(Stored data entries)
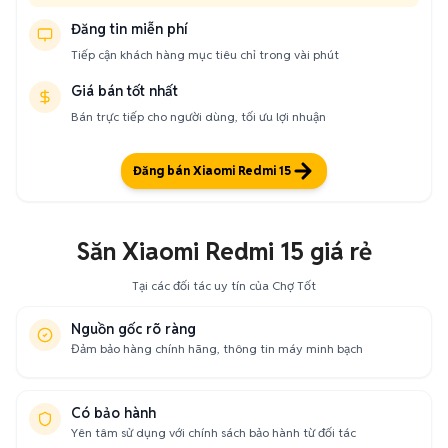
Đăng tin miễn phí
Tiếp cận khách hàng mục tiêu chỉ trong vài phút
Giá bán tốt nhất
Bán trực tiếp cho người dùng, tối ưu lợi nhuận
Đăng bán Xiaomi Redmi 15
Săn Xiaomi Redmi 15 giá rẻ
Tại các đối tác uy tín của Chợ Tốt
Nguồn gốc rõ ràng
Đảm bảo hàng chính hãng, thông tin máy minh bạch
Có bảo hành
Yên tâm sử dụng với chính sách bảo hành từ đối tác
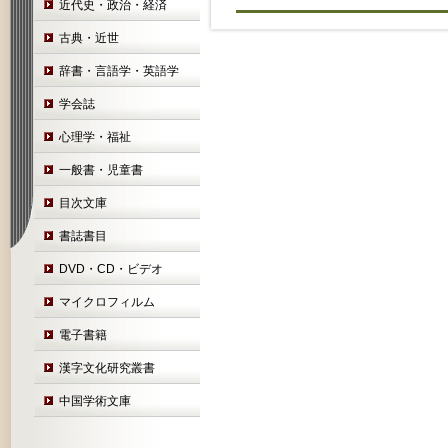
近代史・政治・経済
古典・近世
辞書・言語学・英語学
学会誌
心理学・福祉
一般書・児童書
目次文庫
書誌書目
DVD・CD・ビデオ
マイクロフィルム
電子書籍
漢字文化研究叢書
中国学術文庫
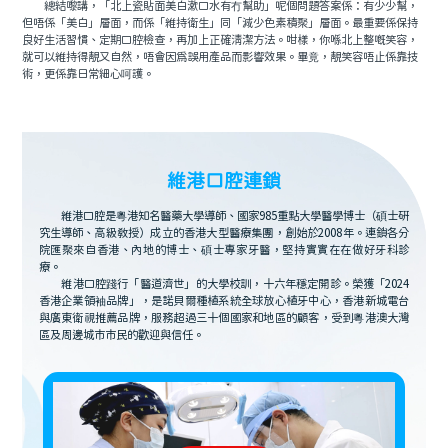
總結嚟講，「北上瓷貼面美白漱口水有冇幫助」呢個問題答案係：有少少幫，
但唔係「美白」層面，而係「維持衛生」同「減少色素積聚」層面。最重要係保持
良好生活習慣、定期口腔檢查，再加上正確清潔方法。咁樣，你喺北上整嘅笑容，
就可以維持得靚又自然，唔會因為誤用產品而影響效果。畢竟，靚笑容唔止係靠技
術，更係靠日常細心呵護。
維港口腔連鎖
維港口腔是粵港知名醫藥大學導師、國家985重點大學醫學博士（碩士研
究生導師、高級教授）成立的香港大型醫療集團，創始於2008年。連鎖各分
院匯聚來自香港、內地的博士、碩士專家牙醫，堅持實實在在做好牙科診
療。
維港口腔踐行「醫道濟世」的大學校訓，十六年穩定開診。榮獲「2024
香港企業領袖品牌」，是諾貝爾種植系統全球放心植牙中心，香港新城電台
與廣東衛視推薦品牌，服務超過三十個國家和地區的顧客，受到粵港澳大灣
區及周邊城市市民的歡迎與信任。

[What is required] Looking at the records above, extract only the lines from the one with "Săn Xiaomi Redmi 15 giá rẻ" through the last line, exactly, with the pictures left out.

[Answer space]
Săn Xiaomi Redmi 15 giá rẻ
Tại các đối tác uy tín của Chợ Tốt
Nguồn gốc rõ ràng
Đảm bảo hàng chính hãng, thông tin máy minh bạch
Có bảo hành
Yên tâm sử dụng với chính sách bảo hành từ đối tác
近代史・政治・経済
古典・近世
辞書・言語学・英語学
学会誌
心理学・福祉
一般書・児童書
目次文庫
書誌書目
DVD・CD・ビデオ
マイクロフィルム
電子書籍
漢字文化研究叢書
中国学術文庫
總結嚟講，「北上瓷貼面美白漱口水有冇幫助」呢個問題答案係：有少少幫，
但唔係「美白」層面，而係「維持衛生」同「減少色素積聚」層面。最重要係保持
良好生活習慣、定期口腔檢查，再加上正確清潔方法。咁樣，你喺北上整嘅笑容，
就可以維持得靚又自然，唔會因為誤用產品而影響效果。畢竟，靚笑容唔止係靠技
術，更係靠日常細心呵護。
維港口腔連鎖
維港口腔是粵港知名醫藥大學導師、國家985重點大學醫學博士（碩士研
究生導師、高級教授）成立的香港大型醫療集團，創始於2008年。連鎖各分
院匯聚來自香港、內地的博士、碩士專家牙醫，堅持實實在在做好牙科診
療。
維港口腔踐行「醫道濟世」的大學校訓，十六年穩定開診。榮獲「2024
香港企業領袖品牌」，是諾貝爾種植系統全球放心植牙中心，香港新城電台
與廣東衛視推薦品牌，服務超過三十個國家和地區的顧客，受到粵港澳大灣
區及周邊城市市民的歡迎與信任。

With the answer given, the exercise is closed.